Research

DevMetrics

Written by: Jim Holmes at 3/1/2008 10:11:21 PM

Software code metrics can be extremely useful when reviewing source code for its suitability.  Having a solid picture of how many classes, members, and statements are involved in your solution can point out potential problem areas to you.  Understanding which classes have a high complexity can help you determine if portions of your system need some refactoring attention to ease risk and maintainability.

DevMetrics, from Anticipating Minds, enables you to generate metrics on your C# source code.  DevMetrics will analyze your entire solution, skipping any VB.NET projects, and render you a clear, useful report for examining your solution.  You’ll be able to get metrics on the solution’s projects, total statements and lines.  Metrics continue down to individual classes, calling out cyclomatic code complexity numbers for classes and class members.
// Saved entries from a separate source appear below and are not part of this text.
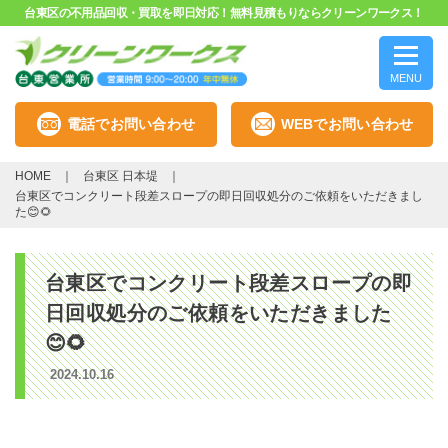
台東区の不用品回収・買取を即日対応！無料見積もりならクリーンワークス！
MENU
電話でお問い合わせ
WEBでお問い合わせ
HOME
台東区 日本堤
台東区でコンクリート段差スロープの即日回収処分のご依頼をいただきまし
た😊🌻
台東区でコンクリート段差スロープの即
日回収処分のご依頼をいただきました
😊🌻
2024.10.16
Two different versions of devMetrics are available, the free Community Edition covered in this article, and the Professional Edition which will cost you $75.   One downloadable install package will install either version, although installing the Professional edition will prompt you for a license key.

DevMetrics installs itself as a Visual Studio add-in and creates its own submenu under the Tools menu.  You can invoke devMetrics quickly from Visual Studio, or you can use the command line version.  Invoking devMetrics inside Visual Studio fires off the analysis engine, after which a report is displayed in VS.  The report offers summary figures for the solution. 

Each project in the solution is broken down further, displaying the number of files and types in that project, along with cyclomatic code complexity (as defined by the Software Engineering Institute), plus statements and lines of code. You can drill down through the report from solution, to project, to Class/Type, and finally to the individual source code file.

DevMetric’s reports are a useful part of your code review process, even if it’s not a formalized one.